Introduction: Doll House for Pippi Longstocking (Langstrumpf)

For my daughter I have built a colorful Pippi Longstocking (Langstrumpf) doll house with plywood and some accessories (3D printed parts). The building concept is modular so you can adapt it easily and let your creativity play.

Step 1: Material and Tools Required

Material required:
-Plywood 4mm
-Pine wood lath22x22mm
-Wood glue
-Wood tenons (to connect the triangle wood profile of the roof with the 4-groove-profile)

Tools required:
-Buzz saw/circular saw
-Jig saw
-Drill machine
-Sand paper

Step 2: Design Phase

Download the drawings or models of the standard parts. Size your doll house as you like and setup a BOM (bill of material) with the dimensions of each part.  Then cut all the parts, doors and windows and grind the corners and edges. Perform a fit check with all parts before painting. If it the grooves are too tight, make them larger. Keep in mind the paint will add to the thickness of the plywood panel! I have written numbers on each physical part for identification and equally on the 2D drawing. This will assist again during assembly.
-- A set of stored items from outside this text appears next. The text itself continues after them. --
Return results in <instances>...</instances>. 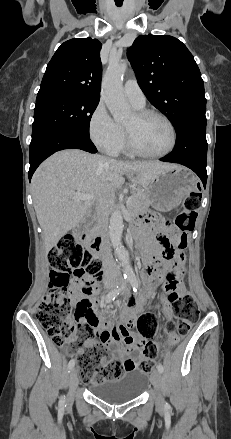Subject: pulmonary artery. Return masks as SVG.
<instances>
[{
	"instance_id": "1",
	"label": "pulmonary artery",
	"mask_w": 231,
	"mask_h": 439,
	"mask_svg": "<svg viewBox=\"0 0 231 439\" xmlns=\"http://www.w3.org/2000/svg\"><path fill=\"white\" fill-rule=\"evenodd\" d=\"M123 92L125 97L136 107L142 108L145 106L146 98L137 84L136 80L129 79L124 83Z\"/></svg>"
}]
</instances>
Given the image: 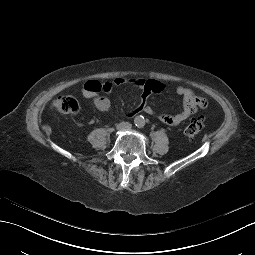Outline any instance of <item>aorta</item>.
<instances>
[{
	"mask_svg": "<svg viewBox=\"0 0 255 255\" xmlns=\"http://www.w3.org/2000/svg\"><path fill=\"white\" fill-rule=\"evenodd\" d=\"M134 122H135V124H136L137 126H142V125L145 124L144 117L141 116V115H140V116H136Z\"/></svg>",
	"mask_w": 255,
	"mask_h": 255,
	"instance_id": "1",
	"label": "aorta"
}]
</instances>
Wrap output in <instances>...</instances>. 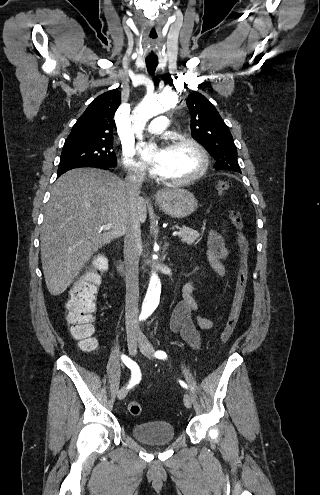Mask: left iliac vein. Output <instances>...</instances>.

Attached are some photos to understand the design principles.

Step 3: Painting

Usually I paint wood with “colored water” as I like it to see the wood structure on one hand and on the other hand it saves drying time and paint: mix water-solvable paint with some water, apply it with a paint brush regularly and let it dry. Be aware the plywood parts (in my case  4mm) bend quite a bit if you paint them on one side at a time. If you paint the other side later, the bending will be compensated again. This kind of paint technique is fast drying so you can proceed with final assembly soon.

Step 4: Assembly

Use wood glue (water resistant) at each joint and wipe off the exceeding glue. Work quick but accurately as angular tolerances accumulate and maybe the last pieces don´t fit. The back walls will help to stabilize the structure.
I recommend to place some felt knobs on the lower side of the house to avoid scratches on the parquet floor.

Step 5: 3D Printed Parts

If you do not own a 3D printer like me, go to, register and search for a 3D printer in your neighborhood. 3D hubs is a worldwide 3D printing community. Upload your 3D models as STL file, pay online and grab the parts at the person who printed the parts for you or you get the parts shipped depending on the services provided. Also, you can select different materials (e.g. PLA, ABS etc.) and colors. If you want to design things on your own: go to Autodesk 123D, download the design software (free) and do 3D modeling on your own. Then save your model as STL file, which is used as a standard file format for 3D printing. Or just go to and search for CAD models for download.

The ABS printed parts I have painted with a brush. In some flower boxes I have put plastic flowers and casted them with gypsum.